A Sierra Club of Florida official suggested the change in direction was politically motivated.
“I smell a skunk,” said Frank Jackalone, senior organizing manager of the Sierra Club of Florida. “This sudden 180-degree reversal raises the question of whether the pipeline’s powerful investors pulled political strings to get EPA to back away from the objections it raised a few months ago.”
John Quarterman, WWALS Watershed Coalition president, was not pleased with the change in direction either.
“The one government agency actually defending our drinking water in the Floridan Aquifer and the many rivers in Georgia and Florida just stifled itself,” Quarterman said.
The pipeline has been the subject of criticism from residents of Florida, Georgia and Alabama since 2013.
Local opposition has concerned property rights, with landowners contending Sabal Trail has illegally used eminent domain to get on their property for a pipeline that may not supply natural gas to customers in Georgia.
The Lowndes County Commission and the Valdosta City Council passed resolutions in 2014 opposing the pipeline, contending the rights of property owners were in jeopardy because of the pipeline.
- Chip Harp, Valdosta Today, 19 December 2015, EPA STEPS BACK ON SABAL TRAIL CONCERNS
- Dan Chapman, Atlanta Journal-Constitution, 18 December 2015, Southwest Georgia pipeline advances,
Georgia landowners and environmentalists were livid.
“This report just shows they are nothing but a lap dog for the natural gas industry and they’ve never seen a pipeline they don’t like,” said Steve Caley, legal director for Atlanta-based GreenLaw which is fighting the pipe. “They issued a final environmental (statement) while acknowledging they don’t have all the information yet.”
Spectra Energy, the Texas-based pipeline builder, wants to deliver 1 billion cubic feet of natural gas per day from a major trunk line in Alabama to Florida. The proposed route would mostly follow existing utility rights-of-way, a factor cited Friday by FERC in support of the plan.
It would also cross under the Chattahoochee, Flint, Withlacoochee and Ochlocknee rivers. Spectra says the pipe will be buried at least 32 feet below any stream….

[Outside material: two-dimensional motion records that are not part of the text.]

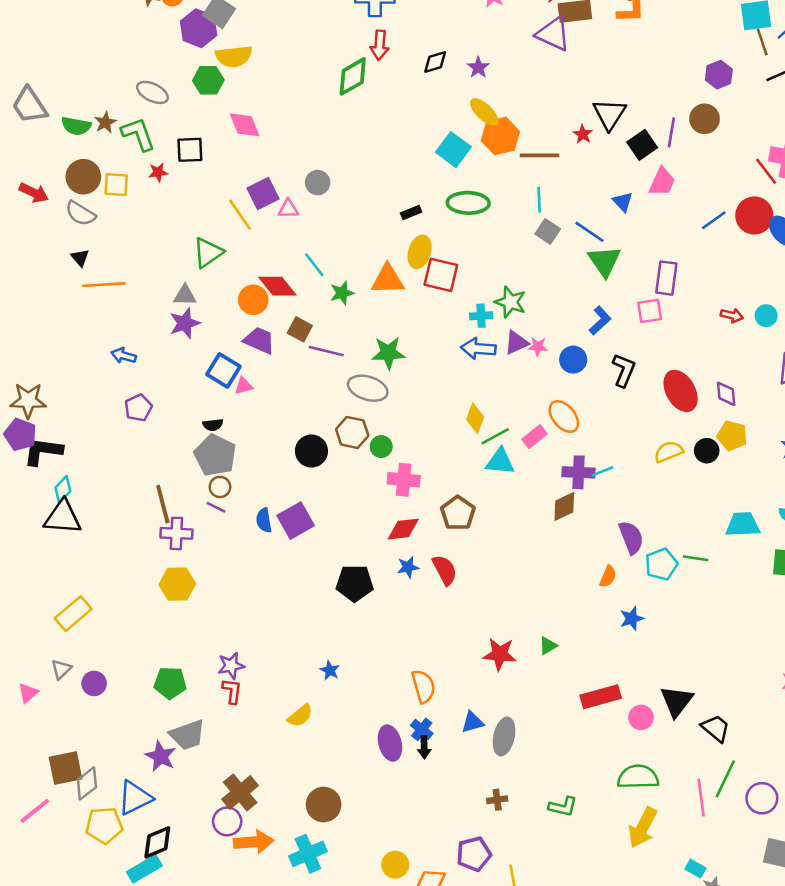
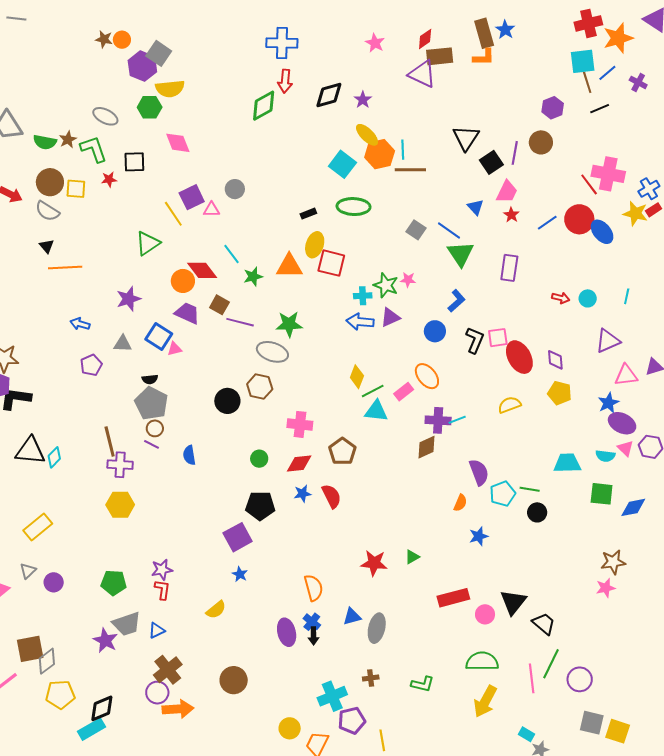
black diamond: (435, 62) -> (329, 95), size x1.4
red star: (583, 134) -> (511, 215), moved
cyan line: (539, 200) -> (403, 150), moved
gray triangle: (185, 295) -> (123, 344), moved
pink square: (650, 311) -> (498, 338), moved
pink star: (538, 347) -> (408, 280), moved
green circle: (381, 447) -> (259, 459), moved
black circle: (707, 451) -> (537, 512), moved
cyan diamond: (63, 489) -> (54, 457), moved
purple square: (296, 521) -> (238, 537), moved
blue triangle: (135, 798) -> (157, 631), moved, size x0.6
cyan cross: (308, 854) -> (332, 696), moved

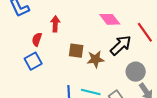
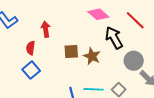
black arrow: (121, 45) -> (114, 38), turned -65
brown star: (95, 59) -> (92, 56), turned -30

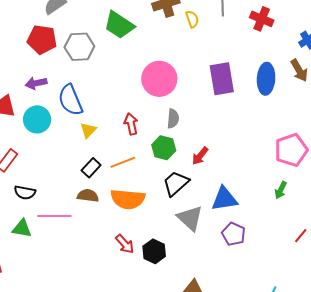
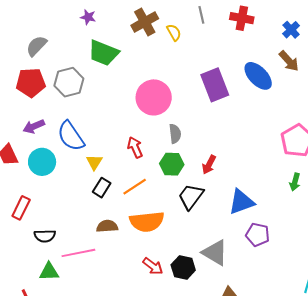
blue ellipse: (266, 79) -> (258, 76), turned -36
black rectangle: (91, 168) -> (102, 188), moved
gray triangle: (190, 218) -> (215, 253), moved

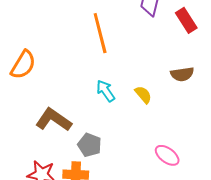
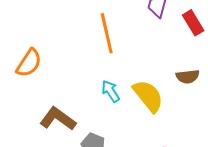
yellow semicircle: (143, 95) -> (148, 96), size x1.8

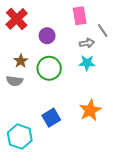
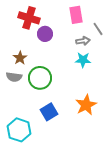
red cross: (17, 19) -> (29, 18), moved, turned -30
green circle: (49, 68) -> (40, 78), moved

Federal environmental officials earlier this year outlined “very significant concerns” over the proposed route. The Environmental Protection Agency recommended that Spectra reroute the project to avoid more than 1,000 acres of wetlands, the Floridan Aquifer that supplies drinking water to millions of people and “other environmentally sensitive areas.”
“And FERC completely ignored all of them,” GreenLaw’s Caley said. “They totally ignored all the scientists at EPA, the expert reports we submitted and thousands of comments from public citizens.”…
Georgia’s Department of Natural Resources must still approve an air quality permit for the compressor station. FERC commissioners must also sign off on the project. The U.S. Army Corps of Engineers may weigh in too. GreenLaw is considering a lawsuit.
- Press Release, Florida Sierra Club, 17 December 2015, EPA says Sabal Trail pipeline is threat to Florida’s drinking water, then recants,
The Sierra Club strongly opposes any oil and gas pipelines proposed for Florida. Currently we are working in opposition to the Sabal Trail Pipeline, a joint venture of Spectra Energy, Duke Energy and Next Era, the parent company of Florida Power & Light Co….
Back in Florida, after the EPA issued its scathing report, the WWALS Watershed Coalition asked a Florida administrative law judge to take judicial notice of the EPA objections. But the Florida Department of Environmental Protection (DEP) joined Sabal Trail Transmission LLC, the company proposing the pipeline, and objected to the judicial notice. The Administrative Law Judge denied the Coalition’s request and on December 11th, the judge recommended that DEP should issue an environmental resource permit for the proposed pipeline.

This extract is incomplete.